═══ Entries supplied ═══
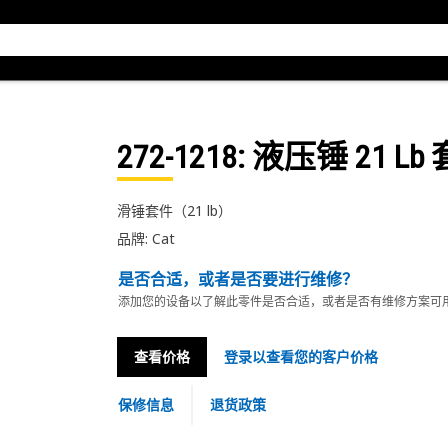
272-1218
: 液压锤 21 Lb
滑锤套件（21 lb）
品牌: Cat
是否合适，或者是否要进行维修？
添加您的设备以了解此零件是否合适，或者是否有维修方案可
查看价格
登录以查看您的客户价格
保修信息
退货政策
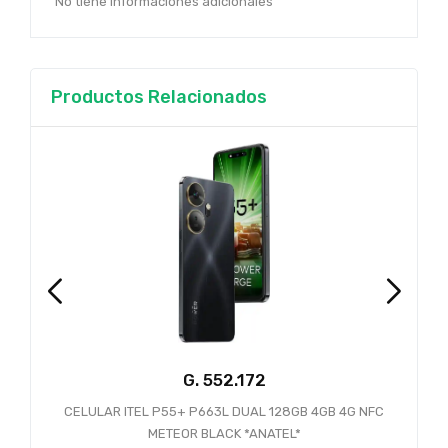
No tiene informaciones adicionales
Productos Relacionados
G.
CELULAR ITEL P55+ P663L DUAL 128GB 4GB 4G NFC
METEOR BLACK *ANATEL*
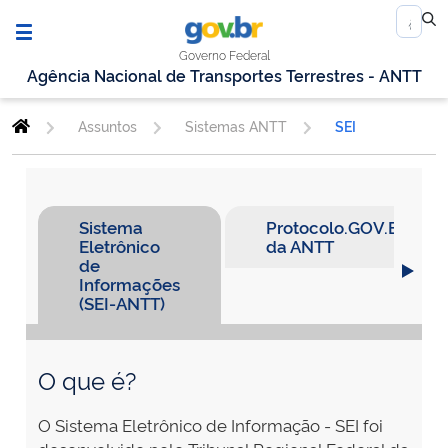
Governo Federal
Agência Nacional de Transportes Terrestres - ANTT
Assuntos
Sistemas ANTT
SEI
Sistema
Protocolo.GOV.BR
Eletrônico
da ANTT
de
Informações
(SEI-ANTT)
O que é?
O Sistema Eletrônico de Informação - SEI foi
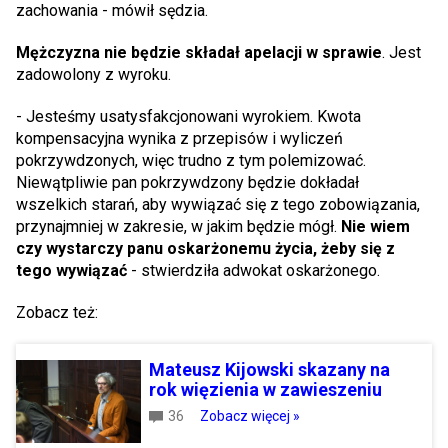
zachowania - mówił sędzia.
Mężczyzna nie będzie składał apelacji w sprawie
. Jest
zadowolony z wyroku.
- Jesteśmy usatysfakcjonowani wyrokiem. Kwota
kompensacyjna wynika z przepisów i wyliczeń
pokrzywdzonych, więc trudno z tym polemizować.
Niewątpliwie pan pokrzywdzony będzie dokładał
wszelkich starań, aby wywiązać się z tego zobowiązania,
przynajmniej w zakresie, w jakim będzie mógł.
Nie wiem
czy wystarczy panu oskarżonemu życia, żeby się z
tego wywiązać
- stwierdziła adwokat oskarżonego.
Zobacz też:
Mateusz Kijowski skazany na
rok więzienia w zawieszeniu
36
Zobacz więcej »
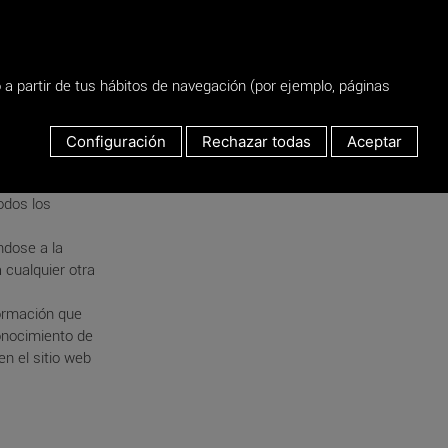
o a partir de tus hábitos de navegación (por ejemplo, páginas
 pone a
Configuración
Rechazar todas
Aceptar
iento a las
d de la
odos los
ndose a la
 cualquier otra
formación que
conocimiento de
n el sitio web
═══
- What is required -
From the first record to the last, restate everything exactly but omit the pictures.

- Completed exercise -
272-1218
: 液压锤 21 Lb
滑锤套件（21 lb）
品牌: Cat
是否合适，或者是否要进行维修？
添加您的设备以了解此零件是否合适，或者是否有维修方案可
查看价格
登录以查看您的客户价格
保修信息
退货政策
No tiene informaciones adicionales
Productos Relacionados
G.
CELULAR ITEL P55+ P663L DUAL 128GB 4GB 4G NFC
METEOR BLACK *ANATEL*
Governo Federal
Agência Nacional de Transportes Terrestres - ANTT
Assuntos
Sistemas ANTT
SEI
Sistema
Protocolo.GOV.BR
Eletrônico
da ANTT
de
Informações
(SEI-ANTT)
O que é?
O Sistema Eletrônico de Informação - SEI foi
zachowania - mówił sędzia.
Mężczyzna nie będzie składał apelacji w sprawie
. Jest
zadowolony z wyroku.
- Jesteśmy usatysfakcjonowani wyrokiem. Kwota
kompensacyjna wynika z przepisów i wyliczeń
pokrzywdzonych, więc trudno z tym polemizować.
Niewątpliwie pan pokrzywdzony będzie dokładał
wszelkich starań, aby wywiązać się z tego zobowiązania,
przynajmniej w zakresie, w jakim będzie mógł.
Nie wiem
czy wystarczy panu oskarżonemu życia, żeby się z
tego wywiązać
- stwierdziła adwokat oskarżonego.
Zobacz też:
Mateusz Kijowski skazany na
rok więzienia w zawieszeniu
36
Zobacz więcej »
o a partir de tus hábitos de navegación (por ejemplo, páginas
 pone a
Configuración
Rechazar todas
Aceptar
iento a las
d de la
odos los
ndose a la
 cualquier otra
formación que
conocimiento de
n el sitio web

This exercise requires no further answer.